Legal News

Right to free speech cannot be exercised to sow seeds of hatred: Bombay HC


The Bombay High Court while dealing with a petition seeking actions against the accused of posting inflammatory speech on social media, observed that the right to free speech “cannot be used to sow seeds of hatred and to create disharmony among religious communities.”

The bench, comprising Chief Justice Dipankar Datta and Justice Madhav J Jamdar, further observed: “People may exercise some degree of restraint on their liberty of free speech and expression particularly during these testing times. The right cannot be exercised to sow seeds of hatred and to create disharmony among religious communities. Since inflammatory posts/messages have the potential of disturbing public peace and tranquillity, strong action ought to be taken against those responsible for upholding the high values aimed at by the Constitution. In a secular country like India, the citizens of different religions should feel assured that they can live in peace with persons practising other religions.

Regrettably, a trend is discernible that in the name of exercise of a right, the liberty of free speech is being abused with bad faith.” The bench further called on the State to introduce a regime of conduct with stricter norms but satisfying the test of reasonableness, in the exercise of the power conferred by Article 19(2) of the Constitution, to deal with the rapid rise of absolutely avoidable, uncalled for and unwarranted inflammatory posts/messages on the social media.

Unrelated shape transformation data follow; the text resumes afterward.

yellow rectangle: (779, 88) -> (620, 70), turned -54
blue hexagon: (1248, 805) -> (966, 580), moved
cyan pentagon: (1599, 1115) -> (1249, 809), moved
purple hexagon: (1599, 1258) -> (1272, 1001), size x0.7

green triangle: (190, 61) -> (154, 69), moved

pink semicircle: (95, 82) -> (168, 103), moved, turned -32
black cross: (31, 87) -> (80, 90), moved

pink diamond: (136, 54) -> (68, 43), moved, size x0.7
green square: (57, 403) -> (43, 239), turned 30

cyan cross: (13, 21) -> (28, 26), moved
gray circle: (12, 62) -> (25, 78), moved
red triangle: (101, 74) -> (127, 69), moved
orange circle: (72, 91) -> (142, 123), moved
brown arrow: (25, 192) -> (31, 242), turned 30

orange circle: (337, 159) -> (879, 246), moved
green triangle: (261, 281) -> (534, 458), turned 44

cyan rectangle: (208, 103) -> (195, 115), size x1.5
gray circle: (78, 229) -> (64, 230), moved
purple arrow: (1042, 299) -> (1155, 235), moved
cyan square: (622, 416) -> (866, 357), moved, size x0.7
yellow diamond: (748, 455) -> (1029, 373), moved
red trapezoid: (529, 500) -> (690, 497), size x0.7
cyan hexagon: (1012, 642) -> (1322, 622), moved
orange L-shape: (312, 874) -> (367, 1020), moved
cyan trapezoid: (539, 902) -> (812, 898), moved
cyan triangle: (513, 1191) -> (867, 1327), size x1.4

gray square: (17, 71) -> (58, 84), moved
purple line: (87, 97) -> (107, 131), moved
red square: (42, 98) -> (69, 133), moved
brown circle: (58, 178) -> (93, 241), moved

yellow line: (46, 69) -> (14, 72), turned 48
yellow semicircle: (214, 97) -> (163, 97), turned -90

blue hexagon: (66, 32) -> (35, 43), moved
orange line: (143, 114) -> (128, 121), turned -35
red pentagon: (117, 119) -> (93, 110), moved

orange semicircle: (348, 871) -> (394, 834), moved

The petitioner Imran Khan, aggrieved by the inaction of the State, sought orders on the State and its police force to take steps for deletion of the offensive video clips/messages, as well as for direction on the intermediaries to permanently block the access of the said accused Abu Faisal to the relevant social media sites. On the question, whether for the alleged inaction of the State and its police force, as complained of by the petitioner, any direction could or should be issued to the State, the Court observed that “the position in law is, thus, unambiguous that neither the State nor its police force can issue a blocking order; it is left to the discretion of the Designated Officer under the 2009 Rules to himself pass an order for blocking, if the circumstances call for such an order, or block in deference to an order of a competent court.”